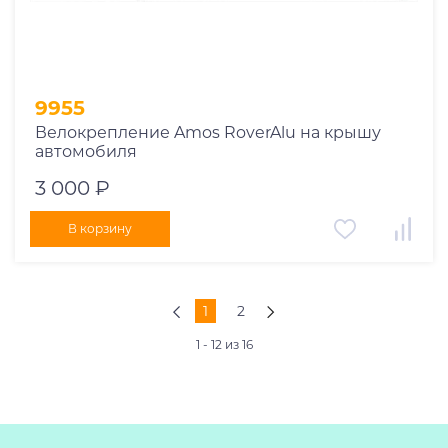
9955
Велокрепление Amos RoverAlu на крышу
автомобиля
3 000 ₽
В корзину
1
2
1 - 12 из 16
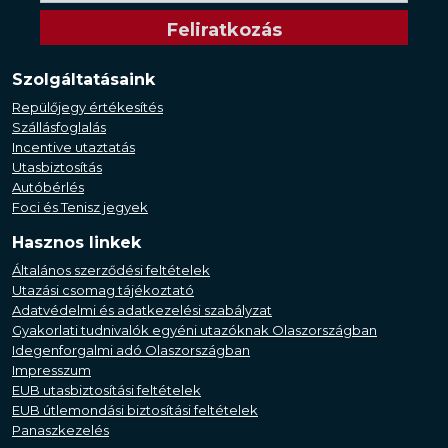
Szolgáltatásaink
Repülőjegy értékesítés
Szállásfoglalás
Incentive utaztatás
Utasbiztosítás
Autóbérlés
Foci és Tenisz jegyek
Hasznos linkek
Általános szerződési feltételek
Utazási csomag tájékoztató
Adatvédelmi és adatkezelési szabályzat
Gyakorlati tudnivalók egyéni utazóknak Olaszországban
Idegenforgalmi adó Olaszországban
Impresszum
EUB utasbiztosítási feltételek
EUB útlemondási biztosítási feltételek
Panaszkezelés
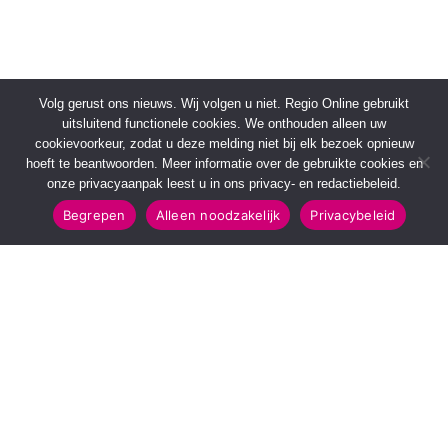
Volg gerust ons nieuws. Wij volgen u niet. Regio Online gebruikt
uitsluitend functionele cookies. We onthouden alleen uw
cookievoorkeur, zodat u deze melding niet bij elk bezoek opnieuw
hoeft te beantwoorden. Meer informatie over de gebruikte cookies en
onze privacyaanpak leest u in ons privacy- en redactiebeleid.
Begrepen
Alleen noodzakelijk
Privacybeleid
SNELMENU
POPULAIRE TOPICS
Voorpagina
112 & Handhaving
Kies jouw regio
Amusement
Binnenland
Kunst & Cultuur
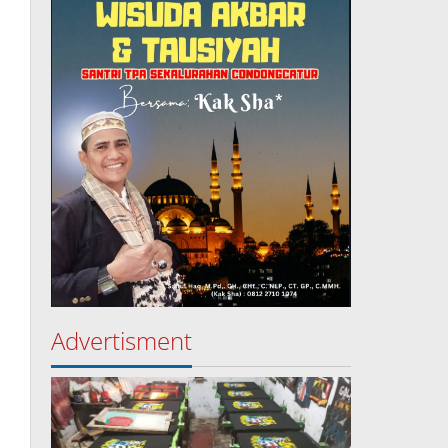
Advertisment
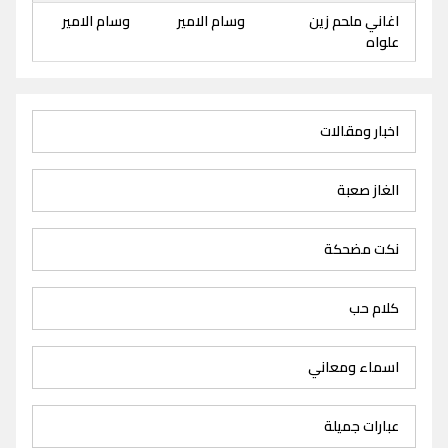
اغاني ملحم زين
وسام الامير
وسام الامير
علواه
اخبار ومقالات
الغاز صعبة
نكت مضحكة
كلام حب
اسماء ومعاني
عبارات جميلة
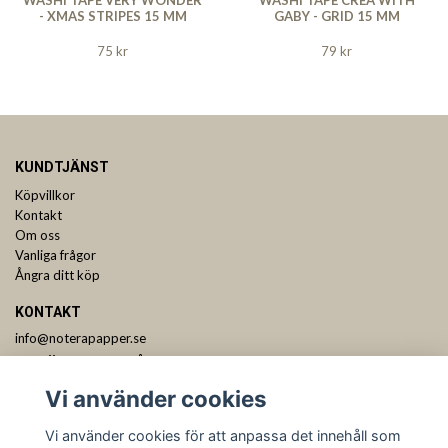
- XMAS STRIPES 15 MM
GABY - GRID 15 MM
75 kr
79 kr
KUNDTJÄNST
Köpvillkor
Kontakt
Om oss
Vanliga frågor
Ångra ditt köp
KONTAKT
info@noterapapper.se
ANMÄL DIG TILL VÅRT NYHETSBREV
Vi använder cookies
Prenumerera
Vi använder cookies för att anpassa det innehåll som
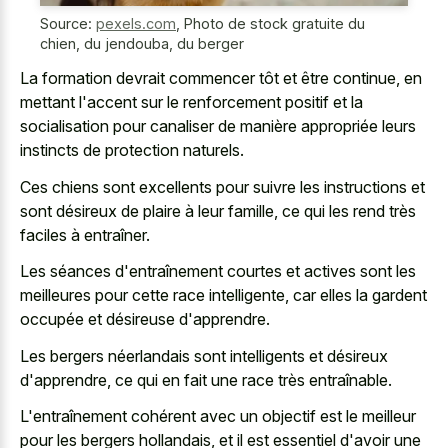
Source:
pexels.com
,
Photo de stock gratuite du
chien, du jendouba, du berger
La formation devrait commencer tôt et être continue, en
mettant l'accent sur le renforcement positif et la
socialisation pour canaliser de manière appropriée leurs
instincts de protection naturels.
Ces chiens sont excellents pour suivre les instructions et
sont désireux de plaire à leur famille, ce qui les rend très
faciles à entraîner.
Les séances d'entraînement courtes et actives sont les
meilleures pour cette race intelligente, car elles la gardent
occupée et désireuse d'apprendre.
Les bergers néerlandais sont intelligents et désireux
d'apprendre, ce qui en fait une race très entraînable.
L'entraînement cohérent avec un objectif est le meilleur
pour les bergers hollandais, et il est essentiel d'avoir une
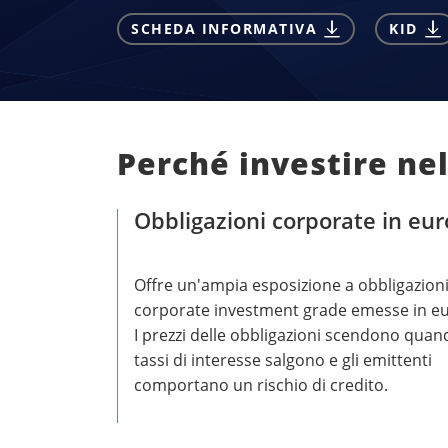
SCHEDA INFORMATIVA
KID
Perché investire ne
Obbligazioni corporate in eur
Offre un'ampia esposizione a obbligazion
corporate investment grade emesse in eu
I prezzi delle obbligazioni scendono quan
tassi di interesse salgono e gli emittenti
comportano un rischio di credito.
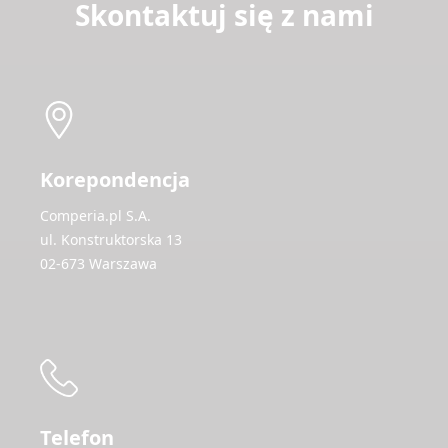
Skontaktuj się z nami
Korepondencja
Comperia.pl S.A.
ul. Konstruktorska 13
02-673 Warszawa
Telefon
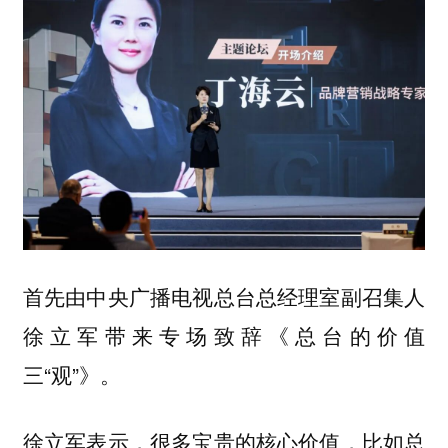
首先由
中央广播电视总台总经理室副召集人
带来专场致辞《总台的价值
徐立军
三“观”》。
很多宝贵的核心价值，比如总
徐立军表示，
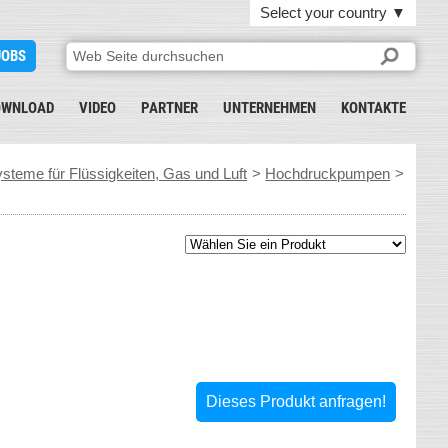
Select your country
▼
JOBS
OWNLOAD
VIDEO
PARTNER
UNTERNEHMEN
KONTAKTE
teme für Flüssigkeiten, Gas und Luft
>
Hochdruckpumpen
>
Dieses Produkt anfragen!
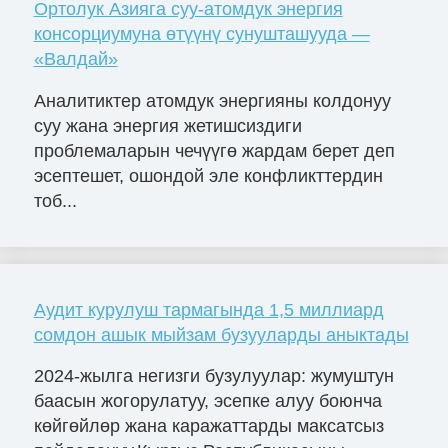
Ортолук Азияга суу-атомдук энергия
консорциумуна өтүүнү сунушташууда —
«Валдай»
Аналитиктер атомдук энергияны колдонуу
суу жана энергия жетишсиздиги
проблемаларын чечүүгө жардам берет деп
эсептешет, ошондой эле конфликттердин
тоб...
Аудит курулуш тармагында 1,5 миллиард
сомдон ашык мыйзам бузууларды аныктады
2024-жылга негизги бузулуулар: жумуштун
баасын жогорулатуу, эсепке алуу боюнча
көйгөйлөр жана каражаттарды максатсыз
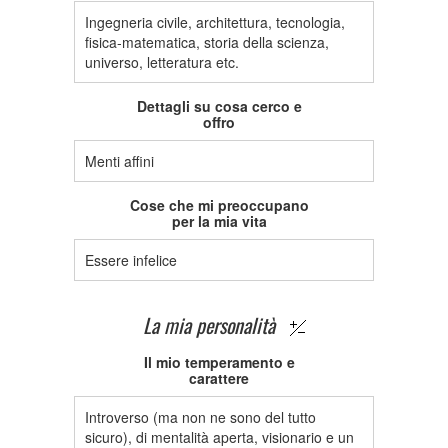
Ingegneria civile, architettura, tecnologia,
fisica-matematica, storia della scienza,
universo, letteratura etc.
Dettagli su cosa cerco e
offro
Menti affini
Cose che mi preoccupano
per la mia vita
Essere infelice
La mia personalità
Il mio temperamento e
carattere
Introverso (ma non ne sono del tutto
sicuro), di mentalità aperta, visionario e un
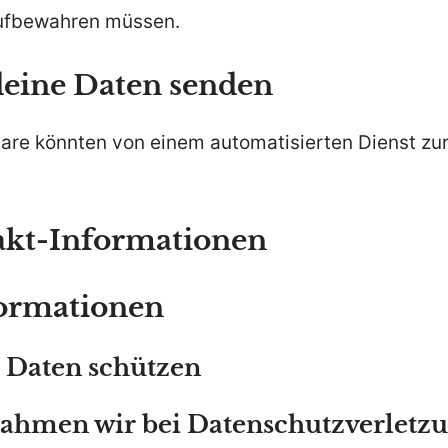
ufbewahren müssen.
deine Daten senden
re könnten von einem automatisierten Dienst z
akt-Informationen
formationen
 Daten schützen
hmen wir bei Datenschutzverletz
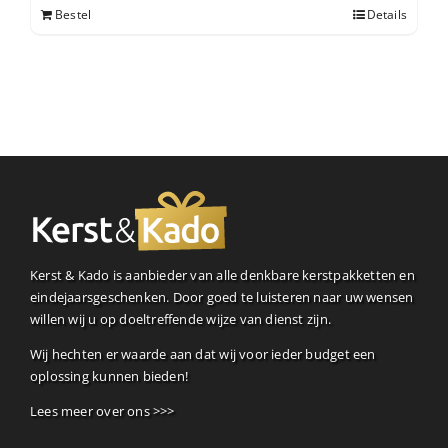
Bestel
Details
Kerst & Kado is aanbieder van alle denkbare kerstpakketten en
eindejaarsgeschenken. Door goed te luisteren naar uw wensen
willen wij u op doeltreffende wijze van dienst zijn.
Wij hechten er waarde aan dat wij voor ieder budget een
oplossing kunnen bieden!
Lees meer over ons >>>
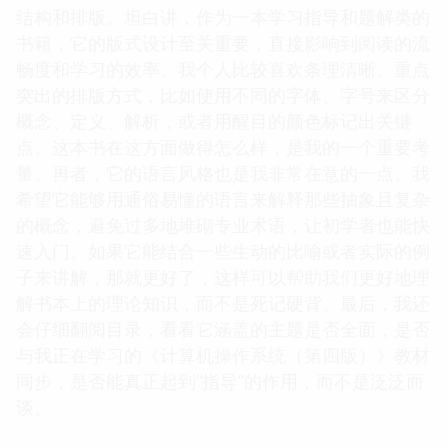
结构和排版。坦白讲，作为一本学习指导和题解类的
书籍，它的版式设计至关重要，直接影响到阅读的流
畅度和学习的效率。我个人比较喜欢条理清晰、重点
突出的排版方式，比如使用不同的字体、字号来区分
概念、定义、解析，或者用醒目的颜色标记出关键
点。这本书在这方面做得怎么样，是我的一个重要考
量。再者，它的语言风格也是我非常在意的一点。我
希望它能够用通俗易懂的语言来解释那些抽象且复杂
的概念，避免过多地堆砌专业术语，让初学者也能快
速入门。如果它能结合一些生动的比喻或者实际的例
子来讲解，那就更好了，这样可以帮助我们更好地理
解书本上的理论知识，而不是死记硬背。最后，我还
会仔细翻阅目录，看看它涵盖的主题是否全面，是否
与我正在学习的《计算机操作系统（第四版）》教材
同步，是否能真正起到“指导”的作用，而不是泛泛而
谈。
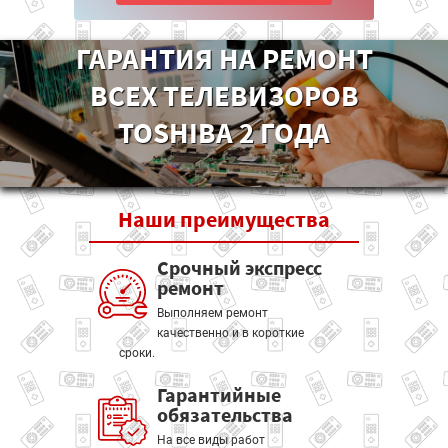
ГАРАНТИЯ НА РЕМОНТ
ВСЕХ ТЕЛЕВИЗОРОВ
TOSHIBA 2 ГОДА
Наши
преимущества
Срочный экспресс
ремонт
Выполняем ремонт
качественно и в короткие
сроки.
Гарантийные
обязательства
На все виды работ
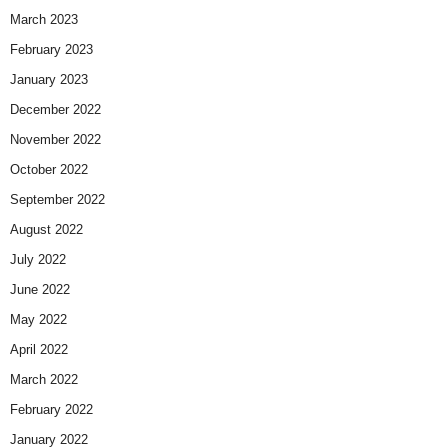
March 2023
February 2023
January 2023
December 2022
November 2022
October 2022
September 2022
August 2022
July 2022
June 2022
May 2022
April 2022
March 2022
February 2022
January 2022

---*---

Exercise requirements:
A verbatim retyping of the listing, without any pictures, is the expected answer.

Result below:
9955
Велокрепление Amos RoverAlu на крышу
автомобиля
3 000 ₽
В корзину
1
2
1 - 12 из 16
Szolgáltatásaink
Repülőjegy értékesítés
Szállásfoglalás
Incentive utaztatás
Utasbiztosítás
Autóbérlés
Foci és Tenisz jegyek
Hasznos linkek
Általános szerződési feltételek
Utazási csomag tájékoztató
Adatvédelmi és adatkezelési szabályzat
Gyakorlati tudnivalók egyéni utazóknak Olaszországban
Idegenforgalmi adó Olaszországban
Impresszum
EUB utasbiztosítási feltételek
EUB útlemondási biztosítási feltételek
Panaszkezelés
Volg gerust ons nieuws. Wij volgen u niet. Regio Online gebruikt
uitsluitend functionele cookies. We onthouden alleen uw
cookievoorkeur, zodat u deze melding niet bij elk bezoek opnieuw
hoeft te beantwoorden. Meer informatie over de gebruikte cookies en
onze privacyaanpak leest u in ons privacy- en redactiebeleid.
Begrepen
Alleen noodzakelijk
Privacybeleid
SNELMENU
POPULAIRE TOPICS
Voorpagina
112 & Handhaving
Kies jouw regio
Amusement
Binnenland
Kunst & Cultuur
Advertisment
اغاني ملحم زين
وسام الامير
وسام الامير
علواه
اخبار ومقالات
الغاز صعبة
نكت مضحكة
كلام حب
اسماء ومعاني
عبارات جميلة
- XMAS STRIPES 15 MM
GABY - GRID 15 MM
75 kr
79 kr
KUNDTJÄNST
Köpvillkor
Kontakt
Om oss
Vanliga frågor
Ångra ditt köp
KONTAKT
info@noterapapper.se
ANMÄL DIG TILL VÅRT NYHETSBREV
Vi använder cookies
Prenumerera
Vi använder cookies för att anpassa det innehåll som
Source:
pexels.com
,
Photo de stock gratuite du
chien, du jendouba, du berger
La formation devrait commencer tôt et être continue, en
mettant l'accent sur le renforcement positif et la
socialisation pour canaliser de manière appropriée leurs
instincts de protection naturels.
Ces chiens sont excellents pour suivre les instructions et
sont désireux de plaire à leur famille, ce qui les rend très
faciles à entraîner.
Les séances d'entraînement courtes et actives sont les
meilleures pour cette race intelligente, car elles la gardent
occupée et désireuse d'apprendre.
Les bergers néerlandais sont intelligents et désireux
d'apprendre, ce qui en fait une race très entraînable.
L'entraînement cohérent avec un objectif est le meilleur
pour les bergers hollandais, et il est essentiel d'avoir une
SCHEDA INFORMATIVA
KID
Perché investire ne
Obbligazioni corporate in eur
Offre un'ampia esposizione a obbligazion
corporate investment grade emesse in eu
I prezzi delle obbligazioni scendono quan
tassi di interesse salgono e gli emittenti
comportano un rischio di credito.
Skontaktuj się z nami
Korepondencja
Comperia.pl S.A.
ul. Konstruktorska 13
02-673 Warszawa
Telefon
首先由
中央广播电视总台总经理室副召集人
带来专场致辞《总台的价值
徐立军
三“观”》。
很多宝贵的核心价值，比如总
徐立军表示，
Select your country
▼
JOBS
OWNLOAD
VIDEO
PARTNER
UNTERNEHMEN
KONTAKTE
teme für Flüssigkeiten, Gas und Luft
>
Hochdruckpumpen
>
Dieses Produkt anfragen!
Ортолук Азияга суу-атомдук энергия
консорциумуна өтүүнү сунушташууда —
«Валдай»
Аналитиктер атомдук энергияны колдонуу
суу жана энергия жетишсиздиги
проблемаларын чечүүгө жардам берет деп
эсептешет, ошондой эле конфликттердин
тоб...
Аудит курулуш тармагында 1,5 миллиард
сомдон ашык мыйзам бузууларды аныктады
2024-жылга негизги бузулуулар: жумуштун
баасын жогорулатуу, эсепке алуу боюнча
көйгөйлөр жана каражаттарды максатсыз
Ingegneria civile, architettura, tecnologia,
fisica-matematica, storia della scienza,
universo, letteratura etc.
Dettagli su cosa cerco e
offro
Menti affini
Cose che mi preoccupano
per la mia vita
Essere infelice
La mia personalità
Il mio temperamento e
carattere
Introverso (ma non ne sono del tutto
sicuro), di mentalità aperta, visionario e un
ufbewahren müssen.
deine Daten senden
re könnten von einem automatisierten Dienst z
akt-Informationen
formationen
 Daten schützen
hmen wir bei Datenschutzverletz
Bestel
Details
Kerst & Kado is aanbieder van alle denkbare kerstpakketten en
eindejaarsgeschenken. Door goed te luisteren naar uw wensen
willen wij u op doeltreffende wijze van dienst zijn.
Wij hechten er waarde aan dat wij voor ieder budget een
oplossing kunnen bieden!
Lees meer over ons >>>
结构和排版。坦白讲，作为一本学习指导和题解类的
书籍，它的版式设计至关重要，直接影响到阅读的流
畅度和学习的效率。我个人比较喜欢条理清晰、重点
突出的排版方式，比如使用不同的字体、字号来区分
概念、定义、解析，或者用醒目的颜色标记出关键
点。这本书在这方面做得怎么样，是我的一个重要考
量。再者，它的语言风格也是我非常在意的一点。我
希望它能够用通俗易懂的语言来解释那些抽象且复杂
的概念，避免过多地堆砌专业术语，让初学者也能快
速入门。如果它能结合一些生动的比喻或者实际的例
子来讲解，那就更好了，这样可以帮助我们更好地理
解书本上的理论知识，而不是死记硬背。最后，我还
会仔细翻阅目录，看看它涵盖的主题是否全面，是否
与我正在学习的《计算机操作系统（第四版）》教材
同步，是否能真正起到“指导”的作用，而不是泛泛而
谈。
ГАРАНТИЯ НА РЕМОНТ
ВСЕХ ТЕЛЕВИЗОРОВ
TOSHIBA 2 ГОДА
Наши
преимущества
Срочный экспресс
ремонт
Выполняем ремонт
качественно и в короткие
сроки.
Гарантийные
обязательства
На все виды работ
March 2023
February 2023
January 2023
December 2022
November 2022
October 2022
September 2022
August 2022
July 2022
June 2022
May 2022
April 2022
March 2022
February 2022
January 2022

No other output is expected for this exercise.